# Doesn't like sleeping in dog bed



## Ahathy88 (Oct 6, 2013)

Hey Everyone!
First wanted to say that these forums have do helpful to me. Thanks to everyone. I have a 12 week old pup named Charlie . He's quite active for a vizsla which has been crazy as you can imagine. We're having issues with getting him to actually sleep in a dog bed while we're home. He's excellent in his crate at night and when we have to leave during the day but when we're home on weekends (such as today) he won't crash or take a nap in a dog bed. He gets lots of playtime and exercise and we know he's exhausted. He just wants to sleep on the couch with us though (which I know is a vizsla characteristic). He does get lots of snuggles. We just don't want him on the couch all the time. When we tell him "off" when he tries to get on the couch he gets very bossy with barking because he doesn't like that answer. At this point he's overtired and cranky and we put him in his crate and crashes for a few hours. We don't mind the crate but it would be nice to get him used to sleeping in a dog bed with us.any suggestions or are we doing something wrong?


----------



## mswhipple (Mar 7, 2011)

Hello, Ahathy88, and welcome to the forums! Charlie is just letting you know his personal preference. I don't think you're doing anything wrong. The key word is "consistency". Always respond the same way to his attempts at getting on the couch with you. If you let him do it "sometimes" then it's going to be harder for him to learn that sometimes it's NOT okay. Always be consistent. 
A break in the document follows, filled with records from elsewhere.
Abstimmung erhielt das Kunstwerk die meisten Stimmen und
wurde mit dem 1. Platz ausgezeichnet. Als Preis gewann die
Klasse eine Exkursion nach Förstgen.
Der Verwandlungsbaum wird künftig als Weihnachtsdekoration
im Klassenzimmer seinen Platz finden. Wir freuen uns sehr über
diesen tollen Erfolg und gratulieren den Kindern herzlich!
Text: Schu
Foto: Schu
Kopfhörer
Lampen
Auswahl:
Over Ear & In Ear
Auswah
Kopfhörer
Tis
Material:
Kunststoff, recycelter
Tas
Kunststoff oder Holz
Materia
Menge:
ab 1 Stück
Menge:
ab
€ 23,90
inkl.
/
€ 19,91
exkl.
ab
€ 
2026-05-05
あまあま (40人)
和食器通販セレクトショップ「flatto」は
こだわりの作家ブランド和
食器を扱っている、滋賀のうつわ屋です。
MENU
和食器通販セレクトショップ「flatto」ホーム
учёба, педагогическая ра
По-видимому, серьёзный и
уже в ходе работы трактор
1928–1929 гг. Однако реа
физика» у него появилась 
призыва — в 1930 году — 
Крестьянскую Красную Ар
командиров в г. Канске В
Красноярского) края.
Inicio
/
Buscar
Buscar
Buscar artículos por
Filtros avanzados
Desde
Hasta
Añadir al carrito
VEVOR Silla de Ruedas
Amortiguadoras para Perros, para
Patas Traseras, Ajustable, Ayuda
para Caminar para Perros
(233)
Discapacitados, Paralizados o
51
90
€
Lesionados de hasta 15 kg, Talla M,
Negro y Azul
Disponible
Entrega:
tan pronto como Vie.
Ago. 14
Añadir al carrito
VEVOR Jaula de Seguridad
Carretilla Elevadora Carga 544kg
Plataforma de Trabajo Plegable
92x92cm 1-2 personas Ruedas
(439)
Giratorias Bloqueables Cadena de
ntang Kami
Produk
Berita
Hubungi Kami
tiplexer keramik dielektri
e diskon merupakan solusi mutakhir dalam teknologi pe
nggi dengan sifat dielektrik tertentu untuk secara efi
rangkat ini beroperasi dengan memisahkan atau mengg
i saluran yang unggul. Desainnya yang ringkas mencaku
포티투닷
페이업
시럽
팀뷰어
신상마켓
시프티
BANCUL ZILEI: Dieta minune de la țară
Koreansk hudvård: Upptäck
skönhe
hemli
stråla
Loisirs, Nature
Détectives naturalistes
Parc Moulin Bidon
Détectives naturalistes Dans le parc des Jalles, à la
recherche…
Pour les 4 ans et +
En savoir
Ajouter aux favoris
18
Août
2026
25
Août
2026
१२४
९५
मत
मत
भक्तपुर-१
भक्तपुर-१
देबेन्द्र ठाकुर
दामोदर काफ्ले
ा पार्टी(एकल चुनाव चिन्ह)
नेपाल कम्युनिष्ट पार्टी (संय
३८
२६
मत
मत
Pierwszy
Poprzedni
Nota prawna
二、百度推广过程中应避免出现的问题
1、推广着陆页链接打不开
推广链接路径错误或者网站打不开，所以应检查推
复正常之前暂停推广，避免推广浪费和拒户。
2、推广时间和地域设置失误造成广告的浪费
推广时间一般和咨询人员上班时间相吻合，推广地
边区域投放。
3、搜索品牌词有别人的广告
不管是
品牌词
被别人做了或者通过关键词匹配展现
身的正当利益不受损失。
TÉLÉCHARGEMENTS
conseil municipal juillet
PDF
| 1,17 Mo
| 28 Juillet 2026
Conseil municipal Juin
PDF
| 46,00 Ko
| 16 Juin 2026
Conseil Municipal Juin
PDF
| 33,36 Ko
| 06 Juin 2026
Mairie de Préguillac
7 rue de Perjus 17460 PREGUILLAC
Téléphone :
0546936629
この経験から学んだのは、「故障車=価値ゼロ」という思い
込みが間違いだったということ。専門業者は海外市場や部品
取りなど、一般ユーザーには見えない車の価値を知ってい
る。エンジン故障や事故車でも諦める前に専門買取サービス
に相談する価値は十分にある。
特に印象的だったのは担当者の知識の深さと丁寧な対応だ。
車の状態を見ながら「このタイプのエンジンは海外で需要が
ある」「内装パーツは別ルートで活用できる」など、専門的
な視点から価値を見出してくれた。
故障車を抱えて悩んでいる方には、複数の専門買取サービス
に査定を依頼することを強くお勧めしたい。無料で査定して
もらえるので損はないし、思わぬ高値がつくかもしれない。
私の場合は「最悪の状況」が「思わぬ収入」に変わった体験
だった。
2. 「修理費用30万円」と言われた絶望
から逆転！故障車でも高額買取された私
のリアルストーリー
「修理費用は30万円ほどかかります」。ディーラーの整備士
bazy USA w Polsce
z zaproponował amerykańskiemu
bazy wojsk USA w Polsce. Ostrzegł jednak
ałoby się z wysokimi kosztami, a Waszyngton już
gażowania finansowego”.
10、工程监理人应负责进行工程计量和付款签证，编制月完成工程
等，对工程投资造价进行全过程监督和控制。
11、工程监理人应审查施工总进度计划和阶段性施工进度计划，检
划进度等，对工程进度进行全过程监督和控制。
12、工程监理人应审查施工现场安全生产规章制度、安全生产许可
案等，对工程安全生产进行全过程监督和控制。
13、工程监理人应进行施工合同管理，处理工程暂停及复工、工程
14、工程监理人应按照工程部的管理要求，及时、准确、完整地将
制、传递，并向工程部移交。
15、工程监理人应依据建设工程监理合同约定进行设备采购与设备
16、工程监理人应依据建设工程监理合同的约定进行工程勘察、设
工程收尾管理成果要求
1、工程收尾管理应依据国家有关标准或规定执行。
Do you have a photo of Charlie you can post? ;D ;D


----------



## mlwindc (Feb 8, 2013)

Ditto mswhipple on consistency. Wilson didn't stop trying to get on the couch with us until he was 8 months or so and even now, at almost one, he will try on occasion. His bed is right next to the couch. He just prefers to be touxhing


----------



## Lyndam (Aug 22, 2013)

Ruby is 17 weeks. The breeder said she was a livewire.....a livewire Vizsla!?! ...well I guess someone had to get that puppy. 
We have the same dilemma, crate very good, we kept her on the floor for weeks on the principle that not all guests want a big doggy bouncing into their cuppa but hey she loves to cuddle and we don't have her in the bed and tbh WE wanted to cuddle her so we have a chair she can sit on with us. I would like her crash out somewhere else other than on us or in crate though. 
This is what I do to try to develop this. She has a bed next to the chair sofa but tucked in out if the traffic. I have one bone she doesn't get much but she likes. I allow this only on that bed. 
Also to encourage floor sitting I encourage her even for moments to sit and be stroked next to my knee, I use the word settle and say good puppy as long as she doesn't wriggle or push to be higher. 
She like yours is either bouncy or bouncy and cranky with overtiredness. I m grateful the crate works but trying o persist to get a more settled dog as she grows. 
Think it's a long haul. Stick in.


----------



## Canadian Expy (Feb 27, 2013)

When we first brought Aspen home we used to put his dog bed in his crate (with the partition over top of the bed since the bed was a lot bigger than the space we were allowing him at the time). This made his crate a comfy place for him, and helped familiarize him with his new bed. 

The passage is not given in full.